One of my favorite movies is Runaway Bride, a romantic comedy in which Julia Roberts plays a small-town girl who bolts before saying “I do”. Plenty of brides have cold feet. According to an article in Marie-Claire which I mention in my blog “why I’m not married”, an astonishing 30-percent of now divorced women knew they were marrying the wrong man as they walked down the aisle. With that in mind, I can’t help wondering if its human nature to have doubts about the one we’re with. Is there something innate which drives so many men (and women) to have infidelities? Are they testing the waters, merely seeking a way to confirm whether they have chosen correctly, or are they simply bored?
In my blog Single O.B.O., I talk about how Angelinos are reluctant to commit to a party or dinner date, because they are waiting for the better offer. The same can be said for relationships—at least in Los Angeles. What is it about people that we always think there is something better on the other side of the fence? We’re not necessarily unhappy in our relationship, but we always feel we can be happier. I guess that’s why it’s called the pursuit of happiness.
No relationship is perfect. There are ups and downs. There are waves to be ridden and storms to weather. A writer friend once said to me “changing agents is like changing deck chairs on the Titanic.” While the idea that all relationships are sinking ships is rather cynical, it could be said that Holland America and the Princess line are both cruise ships—they both have entertainment, nourishment, and the promise of romance. Reminds me of The Love Boat, a classic TV show that endured an entire decade on network television on the premise of finding true love at sea. It might be best to just let that other ship pass in the night and not contemplate lowering the life raft and seeing if you can make the uncharted water over to the other boat which may look bigger and better from afar. You may discover the pool to be larger in lieu of a smaller shuffleboard court. But, is that really a better offer?
Relationships are hard work, like maintaining one’s figure and physical fitness. Therapy alone won’t cut it. It takes more than an hour a week to build muscle mass and endurance.

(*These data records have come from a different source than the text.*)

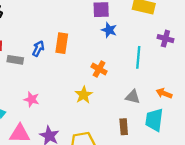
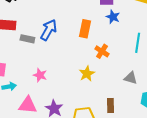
orange rectangle: (62, 43) -> (85, 29), moved
blue arrow: (38, 49) -> (49, 30), size x1.5
brown rectangle: (124, 127) -> (110, 106), moved

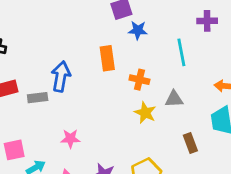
yellow star: (87, 74) -> (145, 113), moved
gray triangle: (131, 78) -> (174, 99), moved
brown rectangle: (110, 106) -> (190, 143), moved

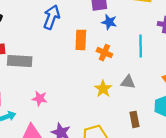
blue arrow: (61, 76) -> (52, 17), moved
orange cross: (139, 80) -> (104, 53), moved
gray rectangle: (38, 98) -> (20, 61), size x1.5

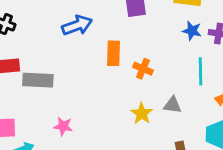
blue arrow: (52, 17) -> (77, 25), turned 50
blue star: (109, 22) -> (192, 31), moved
cyan line: (141, 46) -> (200, 71), moved

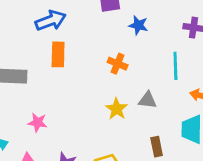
blue star: (192, 31) -> (138, 25), moved
orange rectangle: (114, 53) -> (58, 54), moved

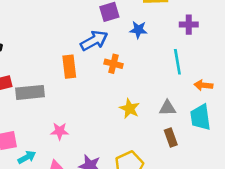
blue arrow: (51, 21) -> (94, 41), moved
orange cross: (118, 64) -> (113, 64), moved
gray triangle: (148, 100) -> (168, 108), moved

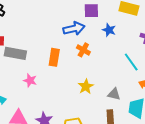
cyan line: (177, 62) -> (131, 62), turned -42
orange rectangle: (69, 67) -> (54, 57), moved
pink star: (60, 131) -> (30, 80), moved

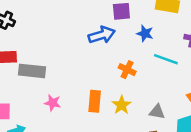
orange cross: (83, 50) -> (127, 70), moved
orange rectangle: (54, 57) -> (95, 101), moved
cyan line: (131, 62) -> (166, 59), moved, turned -30

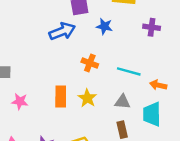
cyan line: (166, 59) -> (129, 71), moved

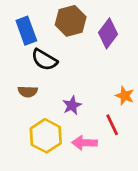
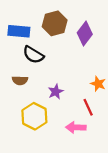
blue rectangle: (26, 31) -> (19, 31), turned -65
pink arrow: (84, 143) -> (76, 127), moved

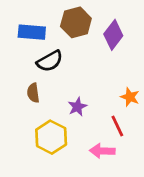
black semicircle: (33, 55) -> (50, 61), turned -60
brown semicircle: (20, 80) -> (33, 93), turned 80

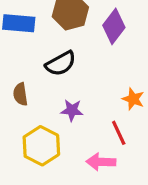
black semicircle: (50, 61) -> (61, 64), moved
purple star: (77, 107) -> (72, 110), turned 30

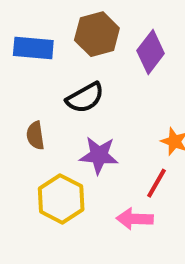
purple star: (72, 110) -> (99, 155), size x1.4
red line: (119, 133) -> (157, 183), turned 55

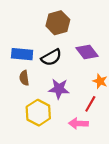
blue rectangle: (33, 48) -> (22, 54), moved
purple diamond: (151, 52) -> (87, 52), moved, turned -75

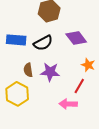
brown semicircle: (24, 78) -> (28, 70), moved
yellow hexagon: (38, 113) -> (17, 94), moved

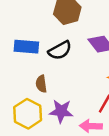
purple star: (50, 72) -> (61, 111), moved

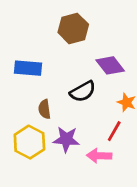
black semicircle: (60, 50) -> (83, 91), moved

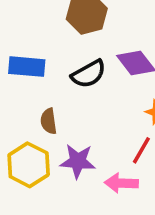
black semicircle: (83, 91) -> (89, 74), moved

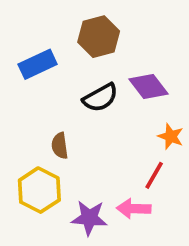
blue rectangle: (27, 67) -> (38, 64), moved, turned -30
purple star: (78, 161) -> (89, 218), moved

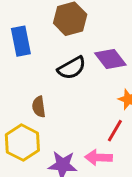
blue rectangle: (38, 64) -> (21, 41), turned -76

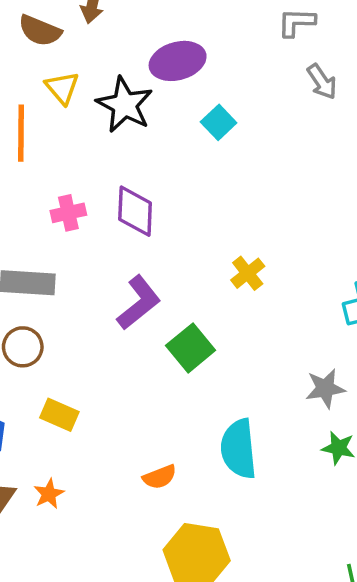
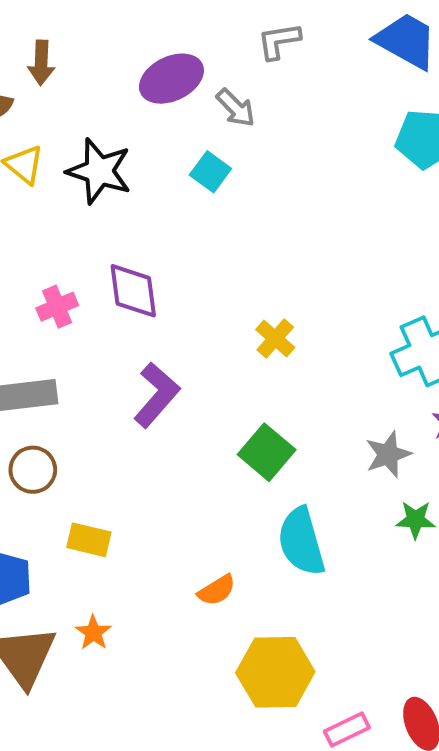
purple ellipse: (178, 61) -> (171, 79), moved
gray arrow: (322, 82) -> (236, 108), moved
green square: (191, 348) -> (267, 452), moved

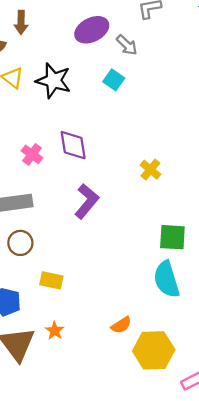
pink cross: (57, 307) -> (32, 154), turned -30
green square: (267, 452) -> (172, 237), moved, turned -36
orange semicircle: (217, 590) -> (121, 325), moved

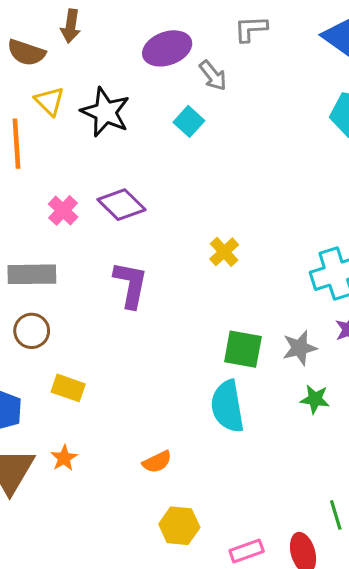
purple diamond: (73, 145) -> (121, 205), turned -44
purple L-shape: (87, 201) -> (131, 285), turned -36
yellow hexagon: (154, 350) -> (179, 526), moved, size x0.7

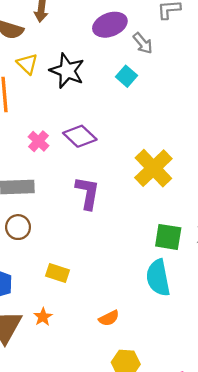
yellow cross: (224, 252) -> (153, 168), size x1.8
yellow rectangle: (68, 388) -> (57, 273), moved

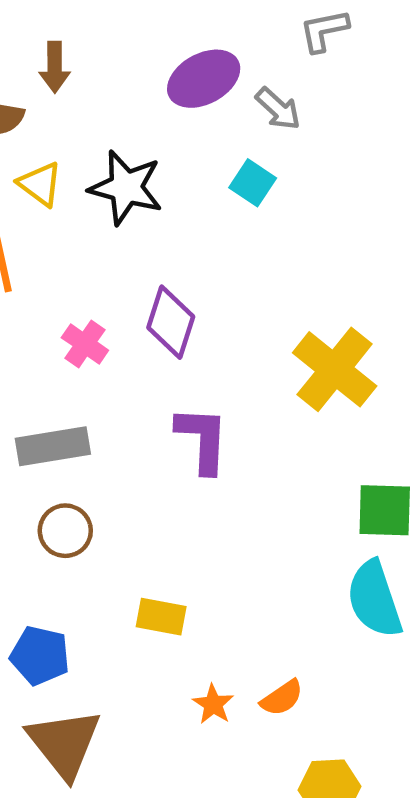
purple diamond: (80, 136) -> (171, 322), turned 72
orange star: (43, 317) -> (213, 704), moved

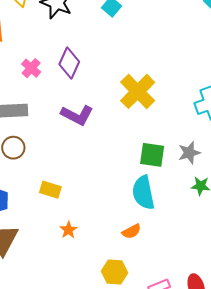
purple L-shape: (202, 439) -> (77, 115), turned 108
orange semicircle: (282, 698) -> (131, 231), moved

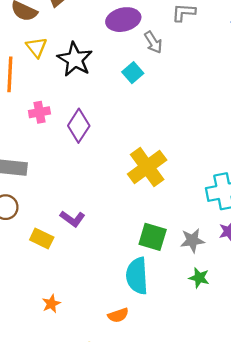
pink cross: (31, 68) -> (39, 112), moved, turned 30
purple L-shape: (77, 115) -> (72, 219), moved, size x0.7
yellow rectangle: (50, 190) -> (42, 239), moved

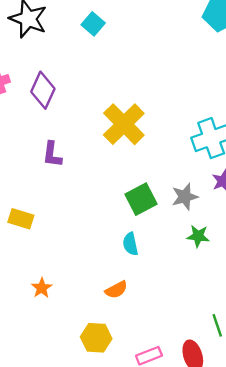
purple L-shape: (72, 219) -> (52, 154), moved, turned 70
green square: (153, 237) -> (141, 199), turned -36
cyan semicircle: (137, 276) -> (130, 244), size x0.6

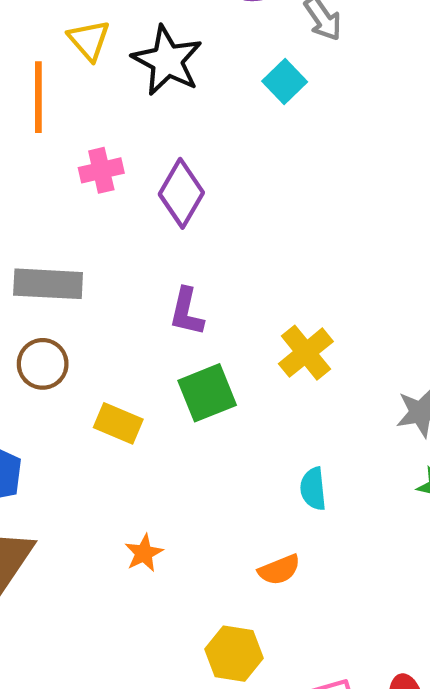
yellow cross: (124, 124) -> (306, 353), moved, size x0.7
green square: (141, 199) -> (207, 393), moved

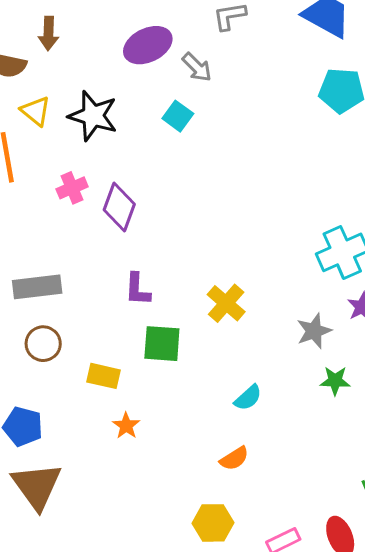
pink cross: (101, 170) -> (72, 188), moved
green square: (207, 393) -> (162, 344), turned 36
cyan semicircle: (313, 489) -> (248, 398), turned -116
orange star: (144, 553) -> (126, 426), moved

The same can be said for relationships. If you want to maintain your core strength on the field and off, and be that champion athlete, you need to practice a little every day. Communication, patience, and passion are important. Once you find what you want, don’t get out the binoculars to scour the decks of a passing cruise ship wondering if you can do better. Instead, maintain what you’ve accomplished and don’t get complacent. Continue to build on what you have already gained.
Don’t consider your relationship work. The word “work” creates a negative connotation. Perception is a state of mind. Just like wondering if the grass is greener, the way we look at something becomes the way we see it. If we determine that a relationship will be good and healthy, then it will be. If we’re determined to be negative, then we will be shrouded in darkness and complications. Perhaps, a life-preserver, swimming to shore or some other drastic change is not what’s needed. Maybe we just need a little Captain Morgan’s rum—a dash of spice, a pinch of sunny optimism, and a sprinkle of gratitude for the good that already exists and we have a magical cocktail that keeps us happy for a very long time.